• [Exercise aim]:
Determine the number of lines of the records below that include "runner". Respond with the number and no other text.

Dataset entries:
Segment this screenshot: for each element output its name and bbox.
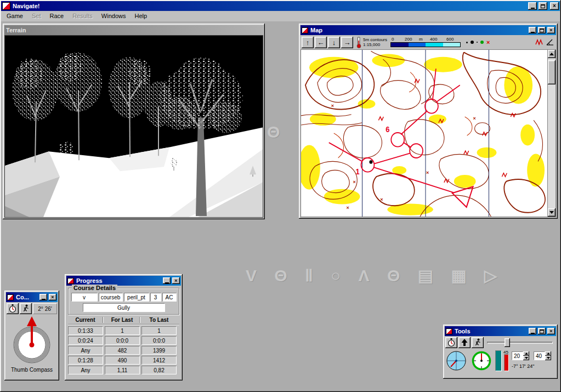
slider-thumb[interactable]: [505, 338, 510, 347]
compass-close-button[interactable]: ×: [49, 294, 56, 300]
minimize-icon: [531, 333, 535, 334]
course-field-courseb[interactable]: courseb: [99, 293, 123, 302]
tools-runner-button[interactable]: [472, 337, 484, 348]
green-dot-icon[interactable]: [480, 41, 484, 44]
course-details-label: Course Details: [72, 285, 117, 291]
map-titlebar[interactable]: Map ×: [301, 25, 556, 35]
cell-dist-for-last: 482: [105, 346, 140, 355]
red-x-icon[interactable]: ×: [486, 39, 490, 46]
menu-race[interactable]: Race: [45, 12, 68, 21]
maximize-icon: [540, 29, 544, 32]
slider-track: [487, 342, 553, 344]
map-canvas[interactable]: ×× ×× ××: [301, 50, 547, 217]
compass-rose-dial[interactable]: [471, 350, 492, 371]
close-button[interactable]: ×: [550, 2, 559, 10]
feature-field[interactable]: Gully: [83, 303, 165, 312]
large-dot-icon[interactable]: [471, 41, 474, 44]
course-field-map[interactable]: peril_pt: [124, 293, 149, 302]
small-dot-icon[interactable]: [466, 42, 468, 43]
map-toolbar: ↑ ← ↓ → 5m contours 1:15,000: [301, 35, 556, 49]
protractor-dial[interactable]: [446, 350, 467, 371]
tools-stopwatch-button[interactable]: [445, 337, 457, 348]
mdi-client: Θ Ⅱ V Θ Ⅱ ○ Λ Θ ▤ ▦ ▷ Terrain: [1, 21, 560, 391]
map-minimize-button[interactable]: [529, 27, 536, 33]
main-titlebar[interactable]: Navigate! ×: [1, 1, 560, 11]
progress-title: Progress: [76, 277, 161, 284]
tools-toolbar-row2: 45 20 40 -7° 17' 24": [445, 349, 556, 374]
map-vertical-scrollbar[interactable]: [547, 50, 556, 217]
menu-set: Set: [27, 12, 46, 21]
table-row: 0:0:24 0:0:0 0:0:0: [68, 336, 179, 345]
scroll-up-button[interactable]: [548, 50, 556, 58]
course-field-v[interactable]: v: [71, 293, 98, 302]
tools-minimize-button[interactable]: [529, 328, 536, 334]
zoom-slider[interactable]: [487, 338, 553, 348]
terrain-viewport[interactable]: [4, 35, 263, 218]
progress-minimize-button[interactable]: [163, 277, 171, 284]
elevation-scalebar: 0 200 m 400 600: [390, 37, 461, 48]
terrain-titlebar[interactable]: Terrain: [4, 25, 263, 35]
tools-close-button[interactable]: ×: [547, 328, 555, 334]
maximize-button[interactable]: [539, 2, 547, 10]
runner-button[interactable]: [20, 303, 32, 314]
tools-maximize-button[interactable]: [538, 328, 546, 334]
menu-help[interactable]: Help: [130, 12, 151, 21]
map-maximize-button[interactable]: [538, 27, 546, 33]
tiny-dot-icon[interactable]: [477, 42, 478, 43]
scroll-track[interactable]: [548, 58, 556, 208]
svg-text:×: ×: [347, 205, 350, 211]
pan-right-button[interactable]: →: [341, 37, 353, 48]
down-icon: [525, 357, 528, 359]
map-tool-icons: [535, 39, 555, 46]
cell-dist-to-last: 1399: [141, 346, 177, 355]
scroll-thumb[interactable]: [548, 60, 556, 84]
map-close-button[interactable]: ×: [547, 27, 555, 33]
compass-window: Co... ×: [4, 291, 59, 380]
spinner-1-value[interactable]: 20: [512, 351, 523, 360]
tools-titlebar[interactable]: Tools ×: [445, 326, 556, 336]
svg-text:×: ×: [331, 103, 335, 109]
table-row: 0:1:33 1 1: [68, 326, 179, 335]
map-content: ×× ×× ××: [301, 49, 556, 217]
menu-game[interactable]: Game: [2, 12, 27, 21]
close-icon: ×: [174, 279, 177, 283]
scroll-down-button[interactable]: [548, 208, 556, 217]
compass-titlebar[interactable]: Co... ×: [6, 292, 58, 302]
course-field-number[interactable]: 3: [150, 293, 161, 302]
minimize-button[interactable]: [528, 2, 537, 10]
cell-time-for-last: 1: [105, 326, 140, 335]
north-arrow-button[interactable]: [458, 337, 471, 348]
teal-level-bar: [495, 350, 502, 371]
spinner-2-up[interactable]: [545, 351, 551, 356]
tools-bearing-text: -7° 17' 24": [512, 363, 553, 369]
close-icon: ×: [549, 28, 552, 33]
angle-measure-icon[interactable]: [546, 39, 554, 46]
tick-600: 600: [446, 37, 454, 42]
cell-time-to-last: 1: [141, 326, 177, 335]
colorbar-seg-1: [391, 43, 409, 47]
header-current: Current: [68, 317, 103, 323]
down-icon: [547, 357, 550, 359]
compass-dial[interactable]: [11, 315, 53, 366]
scroll-up-icon: [549, 53, 554, 55]
spinner-1-down[interactable]: [523, 356, 529, 360]
pan-left-button[interactable]: ←: [315, 37, 327, 48]
compass-minimize-button[interactable]: [39, 294, 47, 300]
spinner-1-up[interactable]: [523, 351, 529, 356]
spinner-2-down[interactable]: [545, 356, 551, 360]
route-squiggle-icon[interactable]: [535, 39, 543, 46]
course-fields-row: v courseb peril_pt 3 AC: [70, 293, 177, 302]
progress-window-icon: [67, 278, 74, 284]
feature-row: Gully: [70, 303, 177, 312]
progress-close-button[interactable]: ×: [172, 277, 180, 284]
spinner-2-value[interactable]: 40: [534, 351, 545, 360]
course-field-code[interactable]: AC: [162, 293, 177, 302]
stopwatch-icon: [447, 338, 456, 348]
stopwatch-button[interactable]: [7, 303, 19, 314]
pan-up-button[interactable]: ↑: [302, 37, 314, 48]
svg-text:×: ×: [426, 170, 429, 175]
progress-window: Progress × Course Details v courseb peri…: [65, 274, 183, 380]
map-title: Map: [310, 27, 527, 33]
menu-windows[interactable]: Windows: [97, 12, 131, 21]
pan-down-button[interactable]: ↓: [328, 37, 340, 48]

• [Answer to this task]:
2